**AIM OF THE EXERCISE:** Write out, word for word, each line from the start of the entries through the one holding "насоки кои носат минимум"; omit the pictures.

+ + + +

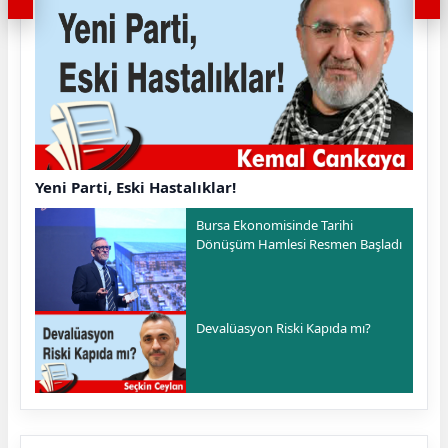
Yeni Parti, Eski Hastalıklar!
Bursa Ekonomisinde Tarihi
Dönüşüm Hamlesi Resmen Başladı
Devalüasyon Riski Kapıda mı?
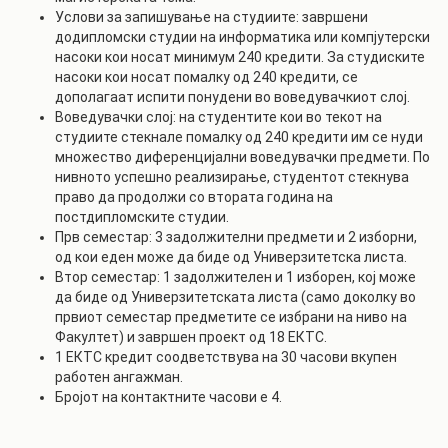
Услови за запишување на студиите: завршени
додипломски студии на информатика или компјутерски
насоки кои носат минимум 240 кредити. За студиските
насоки кои носат помалку од 240 кредити, се
дополагаат испити понудени во воведувачкиот слој.
Воведувачки слој: на студентите кои во текот на
студиите стекнале помалку од 240 кредити им се нуди
множество диференцијални воведувачки предмети. По
нивното успешно реализирање, студентот стекнува
право да продолжи со втората година на
постдипломските студии.
Прв семестар: 3 задолжителни предмети и 2 изборни,
од кои еден може да биде од Универзитетска листа.
Втор семестар: 1 задолжителен и 1 изборен, кој може
да биде од Универзитетската листа (само доколку во
првиот семестар предметите се избрани на ниво на
Факултет) и завршен проект од 18 ЕКТС.
1 ЕКТС кредит соодветствува на 30 часови вкупен
работен ангажман.
Бројот на контактните часови е 4.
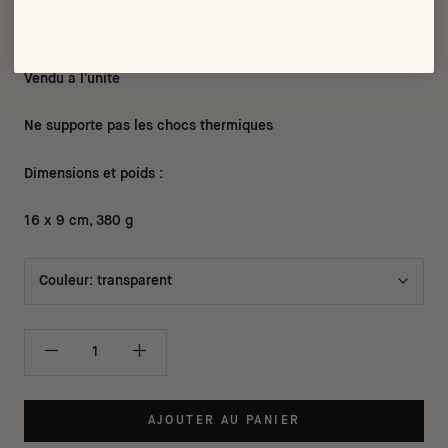
Verre bullé réalisé par un maître verrier de Biot au savoir-
faire traditionnel transmis de père en fils.
Vendu à l'unité
Ne supporte pas les chocs thermiques
Dimensions et poids :
16 x 9 cm, 380 g
Couleur:
transparent
AJOUTER AU PANIER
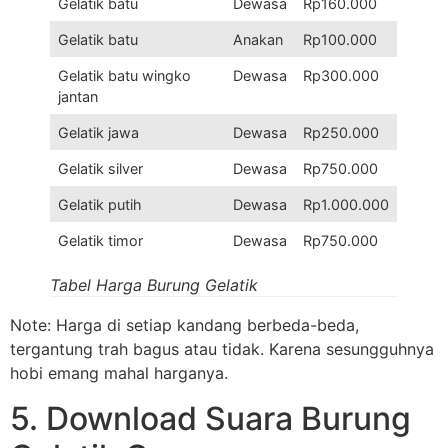
Gelatik batu
Dewasa
Rp160.000
Gelatik batu
Anakan
Rp100.000
Gelatik batu wingko
Dewasa
Rp300.000
jantan
Gelatik jawa
Dewasa
Rp250.000
Gelatik silver
Dewasa
Rp750.000
Gelatik putih
Dewasa
Rp1.000.000
Gelatik timor
Dewasa
Rp750.000
Tabel Harga Burung Gelatik
Note: Harga di setiap kandang berbeda-beda,
tergantung trah bagus atau tidak. Karena sesungguhnya
hobi emang mahal harganya.
5. Download Suara Burung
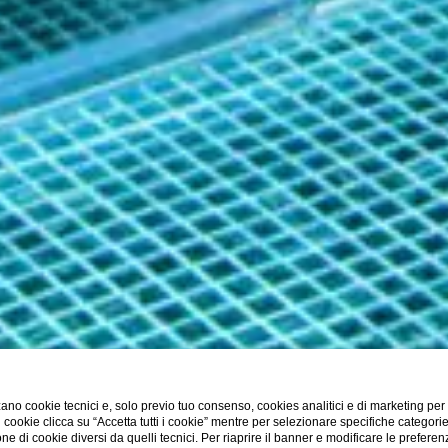
ano cookie tecnici e, solo previo tuo consenso, cookies analitici e di marketing per
di cookie clicca su “Accetta tutti i cookie” mentre per selezionare specifiche categori
one di cookie diversi da quelli tecnici. Per riaprire il banner e modificare le preferen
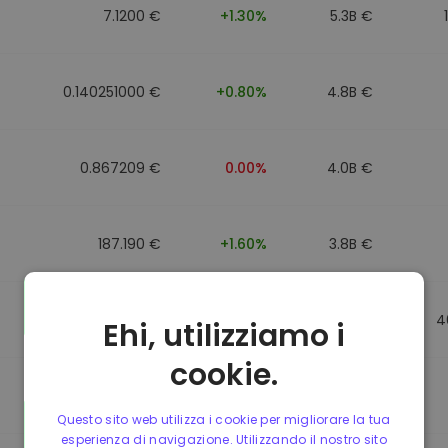
7.1200 €
+1.30%
5.3B €
0.140251000 €
+0.80%
4.8B €
0.867209 €
0.00%
4.0B €
187.190 €
+1.60%
3.8B €
0.867184 €
0.00%
3.5B €
4
Ehi, utilizziamo i
cookie.
0.867107 €
0.00%
3.4B €
Questo sito web utilizza i cookie per migliorare la tua
esperienza di navigazione. Utilizzando il nostro sito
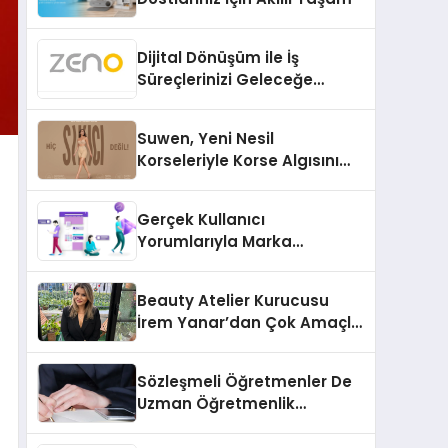
Dijital Dönüşüm ile İş
Süreçlerinizi Geleceğe
Hazırlayın
Suwen, Yeni Nesil
Korseleriyle Korse Algısını
Değiştiriyor
Gerçek Kullanıcı
Yorumlarıyla Marka
Güvenilirliğini Artırın
Beauty Atelier Kurucusu
İrem Yanar’dan Çok Amaçlı
Yeni Kozmetik Ürünü
Sözleşmeli Öğretmenler De
Uzman Öğretmenlik
Tazminatı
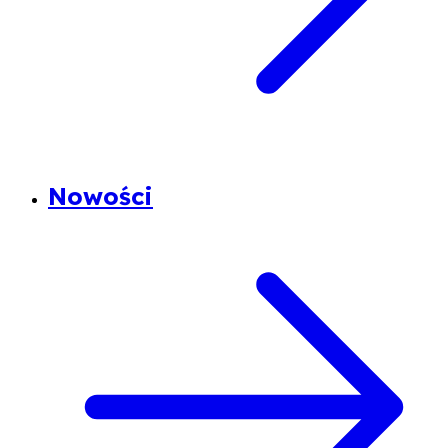
Nowości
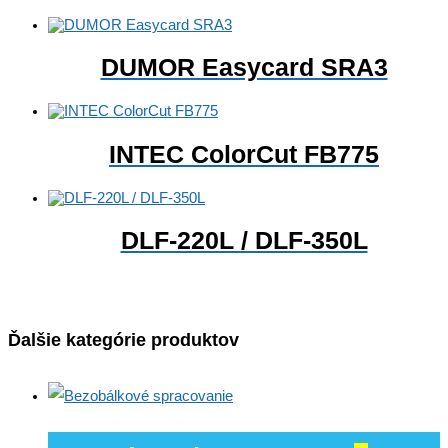
DUMOR Easycard SRA3
INTEC ColorCut FB775
DLF-220L / DLF-350L
Ďalšie kategórie produktov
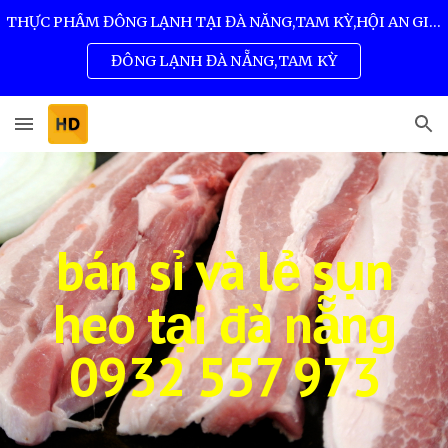
THỰC PHẨM ĐÔNG LẠNH TẠI ĐÀ NẴNG,TAM KỲ,HỘI AN GIÁ SỈ TỐT NHẤT 0932 557 973
Skip to main content
Skip to navigation
ĐÔNG LẠNH ĐÀ NẴNG,TAM KỲ
bán sỉ và lẻ sụn
heo tại đà nẵng
0932 557 973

+ + + +

**ANSWER SECTION:**
Yeni Parti, Eski Hastalıklar!
Bursa Ekonomisinde Tarihi
Dönüşüm Hamlesi Resmen Başladı
Devalüasyon Riski Kapıda mı?
Услови за запишување на студиите: завршени
додипломски студии на информатика или компјутерски
насоки кои носат минимум 240 кредити. За студиските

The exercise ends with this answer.